Evidence ProcessingNormalizes raw observations into structured evidence with timestamps, identity context, freshness, and confidence.
Signal and Validation LayerScores market observations, applies safety checks, and records paper-validation outcomes before any stronger operator path is considered.
Public Intelligence and Agent LayerTurns approved evidence into reviewable thesis drafts, alerts, digests, summaries, and agent explanations while keeping language separate from authority.
Feedback and Outcome MemoryPreserves review decisions, corrections, replay findings, material changes, and outcome labels for future improvement.
Operator InterfaceGives authorized operators visibility into system state, review queues, risk status, pause controls, and bounded workflows.

The important design point is separation of duties. A research draft cannot become an order. A language model cannot create facts outside the evidence pack. A signal cannot bypass risk validation. A publishing workflow cannot access execution controls.

Data Flow

At a high level:

  1. Approved source adapters collect raw observations.
  2. TradeOS normalizes those observations into structured evidence.
  3. Signals, risk checks, and thesis workflows consume bounded evidence rather than raw unsupported text.
  4. Paper-validation and replay workflows produce outcome labels.
  5. Human-facing outputs are generated from the evidence pack and pass policy checks before review or publication.
  6. Review decisions, corrections, material changes, and outcomes feed future ranking, routing, retrieval, and policy decisions.
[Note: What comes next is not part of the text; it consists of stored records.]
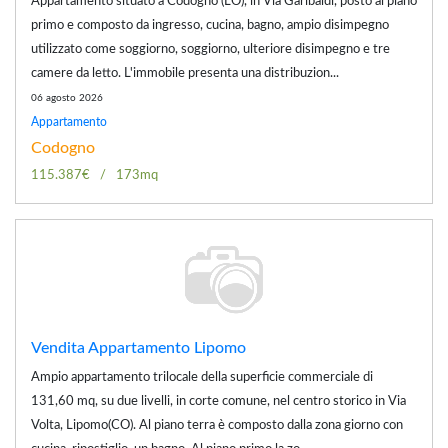
Appartamento situato a Codogno (LO), in Via Garibaldi, posto al piano
primo e composto da ingresso, cucina, bagno, ampio disimpegno
utilizzato come soggiorno, soggiorno, ulteriore disimpegno e tre
camere da letto. L'immobile presenta una distribuzion...
06 agosto 2026
Appartamento
Codogno
115.387€
173mq
Vendita Appartamento Lipomo
Ampio appartamento trilocale della superficie commerciale di
131,60 mq, su due livelli, in corte comune, nel centro storico in Via
Volta, Lipomo(CO). Al piano terra è composto dalla zona giorno con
This public flow is intentionally abstract. Internal file paths, deployment commands, private routes, and environment-specific configuration are not part of the external documentation.

Continuous Intelligence Loop

TradeOS is designed around a closed loop:

Observe -> Structure -> Reason -> Review -> Measure -> Improve

The loop is intentionally bounded. Feedback and outcome memory can improve retrieval, ranking, routing, policy checks, public-thesis follow-up, signal review, and paper-validation behavior. That does not mean public docs promise unrestricted model training on private user data or autonomous live trading without review. The claim is narrower: evidence, decisions, and outcomes stay connected so the next review cycle can be more disciplined than the last one.

Safety Boundaries

TradeOS uses several hard boundaries:

  • Research vs. execution — public thesis intelligence is research review, not a buy/sell instruction.
  • Evidence vs. prose — the LLM can improve language, but the evidence pack decides what can be claimed.
  • Validation vs. live capital — paper validation and outcome labeling are used before live capital is considered.
  • Risk vs. signal — signals are suggestions to be evaluated, not permissions to trade.
  • Operator review vs. automation — automation is bounded by pause states, safety gates, and explicit review workflows.

What Is Not Published

The external docs do not disclose:

  • internal repository paths or host paths;
  • deployment commands, local ports, or environment variables;
  • credentials, secrets, or environment files;
  • private operator routes or local-only endpoints;
  • service-specific recovery commands or operational runbooks;
  • proprietary calibration values that would let someone reproduce a deployment blindly.

For a public reader, the relevant claim is architectural discipline: TradeOS separates data, evidence, language, risk, validation, execution, and publishing so each layer can be reviewed independently.